The United States Constitution: A Round Table Comic Graphic Adaptation
“Raising as many questions as it answers, The United States Constitution is not truly ‘educational,‘ but for those seeking a straightforward (for the most part) depiction of the struggles and history of the Constitution, this graphic adaptation, despite all its oddities, is certainly more engaging than a simple prose history.”
The United States Constitution: A Round Table Comic Graphic Adaptation by Nadja Baer is an odd little book.
On its surface it serves as an educational comic, tracing the history of the American Constitution from the convening of the first convention in 1787 all the way through its ratification in 1790. Less of a story and more of a montage of characters, events, and ideas, the book combines excerpts from the original documents and historical factoids alongside scenes of the founding fathers which summarize their opinions on the various elements of the drafting of the Constitution.
Then about a third of the way through the book and seemingly without explanation, these historical characters are suddenly joined by a cast of anonymous steampunk characters who appear to provide a visual representation of the concepts from the Constitution explained in the book. If you’re confused, so was I. These character designs aren’t necessarily bad, but why they’re there is entirely unclear. As well, the introduction of other steampunk elements—robot troops representing Congress’s right to raise armies and an airship appearing to combat piracy—is awfully random, particularly when no explanation is provided.
One thing The United States Constitution: A Round Table Comic Graphic Adaptation does very well—aside from being quite thorough and including the entire document of the Constitution—is highlight how contentious the actual process of drafting the Constitution—and later the Bill of Rights—really was. There is a mistaken impression among many Americans today that the Constitution is a sacred document, penned by a group of saints known as the “Founding Fathers,” infallible in its makeup, and whose concepts are obvious.

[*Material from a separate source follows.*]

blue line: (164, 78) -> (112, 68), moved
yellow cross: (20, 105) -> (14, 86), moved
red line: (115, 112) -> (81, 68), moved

The truth of the document’s design is anything but; and The United States Constitution goes into a good portion of the ideological contention between the founders and the political turmoil that almost caused the Constitution to not be.
The story also does a good job of pointing out the gross inequalities (from a contemporary perspectives) inherent in the original document, as well as the many changes that have been made to the document over the years—for good or ill.
The book demands a degree of familiarity with American history since many of the characters and concepts are introduced in context but the context is rarely explained; thus the book hurtles forward, switching regularly between conversational vignettes, conceptual (steampunk) representations, and long panels of text.
Raising as many questions as it answers, The United States Constitution: A Round Table Comic Graphic Adaptation is not truly “educational,” but for those seeking a straightforward (for the most part) depiction of the struggles and history of the Constitution, this graphic adaptation, despite all its oddities, is certainly more engaging than a simple prose history.